It can be difficult to ensure that the chosen
set of analytical procedures for the prechange product will be able
to detect modifications of the product due to (1) the limitations of
the assays (e.g., precision, specificity, and detection limit) and
(2) the complexity of some products due to molecular heterogeneity.
Consequently, the manufacturer should determine:
·
Whether or not existing tests
remain appropriate for their intended use or should be modified.
For example, when the manufacturing process change gives rise to a
different impurity profile in the host cell proteins, manufacturers
should confirm that the test used to quantitate these impurities is
still suitable for its intended purpose. It might be appropriate to
modify the existing test to detect the new impurities;
·
The need to add new tests as a
result of changes in quality attributes that the existing methods
are not capable of measuring. That is, when specific changes in
quality attributes are expected as a result of a process change
(e.g., following addition of a new raw material or modification of a
chromatographic purification step), it might be appropriate to
develop new analytical procedures, i.e., to employ additional
analytical techniques above and beyond those used previously for
characterization or routine testing.
The measurement of quality attributes in
characterization studies does not necessarily entail the use of
validated assays, but the assays should be scientifically sound and
provide results that are reliable. Those methods used to measure
quality attributes for batch release should be validated in
accordance with ICH guidances (ICH Q2A, Q2B, Q5C, Q6B), as
appropriate.
Characterization of a
biotechnological/biological product by appropriate techniques, as
described in ICH Q6B, includes the determination of physicochemical
properties, biological activity, immunochemical properties (if any),
purity, impurities, contaminants, and quantity.
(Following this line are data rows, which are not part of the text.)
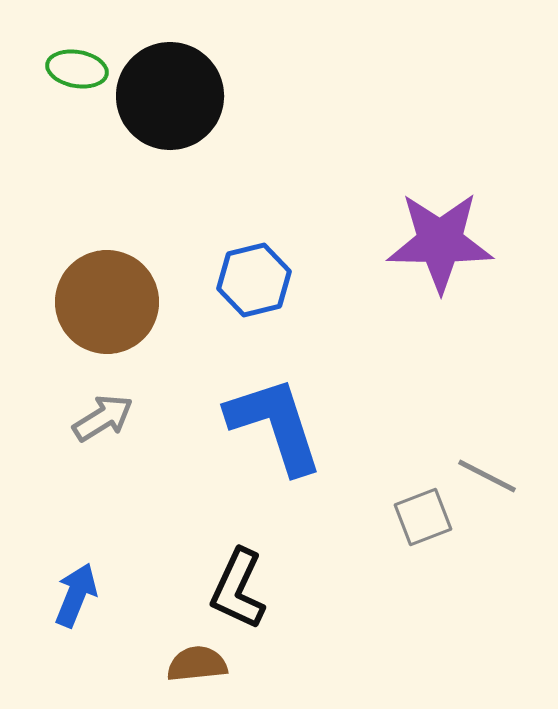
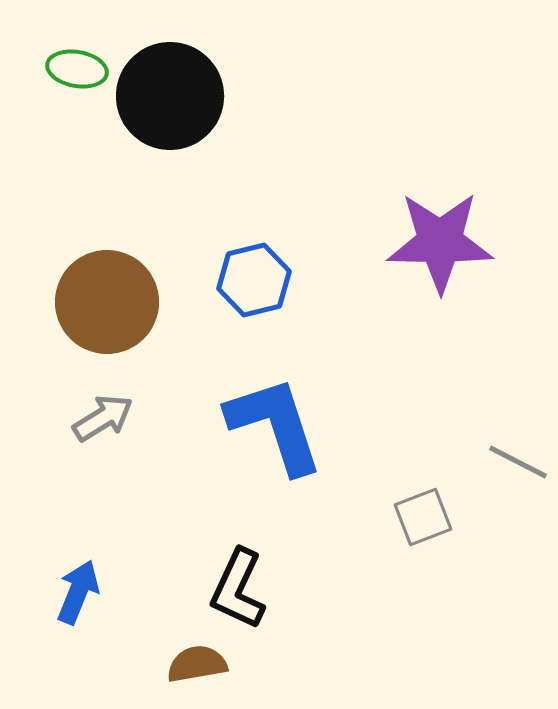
gray line: moved 31 px right, 14 px up
blue arrow: moved 2 px right, 3 px up
brown semicircle: rotated 4 degrees counterclockwise
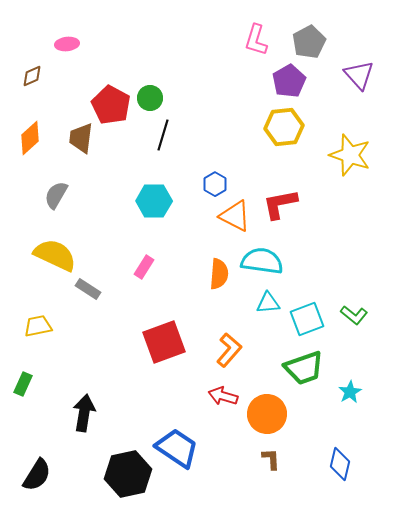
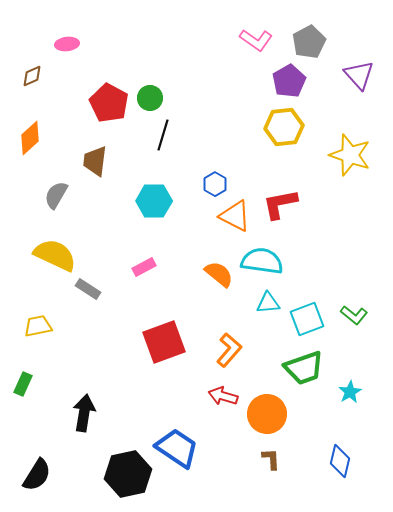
pink L-shape: rotated 72 degrees counterclockwise
red pentagon: moved 2 px left, 2 px up
brown trapezoid: moved 14 px right, 23 px down
pink rectangle: rotated 30 degrees clockwise
orange semicircle: rotated 56 degrees counterclockwise
blue diamond: moved 3 px up
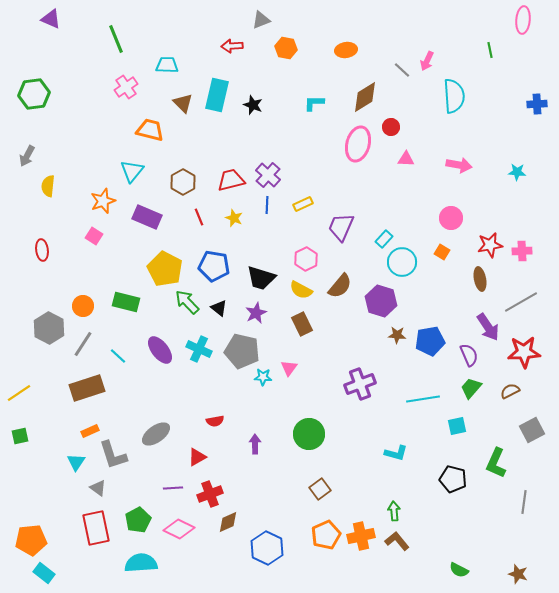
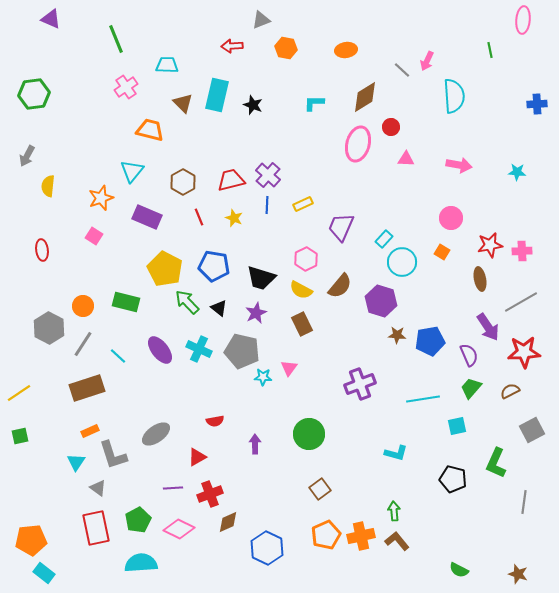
orange star at (103, 201): moved 2 px left, 3 px up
When a manufacturing process change has been
made that has the potential to have an impact on quality attributes,
a complete or limited (but rationalized) repetition of the
characterization activity conducted for the market application is
generally warranted to directly compare the prechange and postchange
product. However, additional characterization might be indicated in
some cases. For example, when process changes result in a product
characterization profile that differs from that observed in the
material used during nonclinical and clinical studies or other
appropriate representative materials (e.g., reference materials,
marketed batches), the significance of these alterations should be
evaluated. Results of comprehensive
characterization of the material used in pivotal clinical trials
could provide a useful point of reference for subsequent
comparability exercises.
Each of the following criteria should be
considered as a key point in the conduct of the comparability
exercise:
- Physicochemical Properties
The manufacturer should consider the concept of
the desired product (and its variants) as defined in ICH Q6B when
designing and conducting a comparability exercise. The complexity
of the molecular entity with respect to the degree of molecular
heterogeneity should also be considered. Following a manufacturing
process change, manufacturers should attempt to determine that
higher order structure (secondary, tertiary, and quaternary
structure) is maintained in the product. If the appropriate higher
order structural information cannot be obtained, a relevant
biological activity assay (see biological activity below) could
indicate a correct conformational structure.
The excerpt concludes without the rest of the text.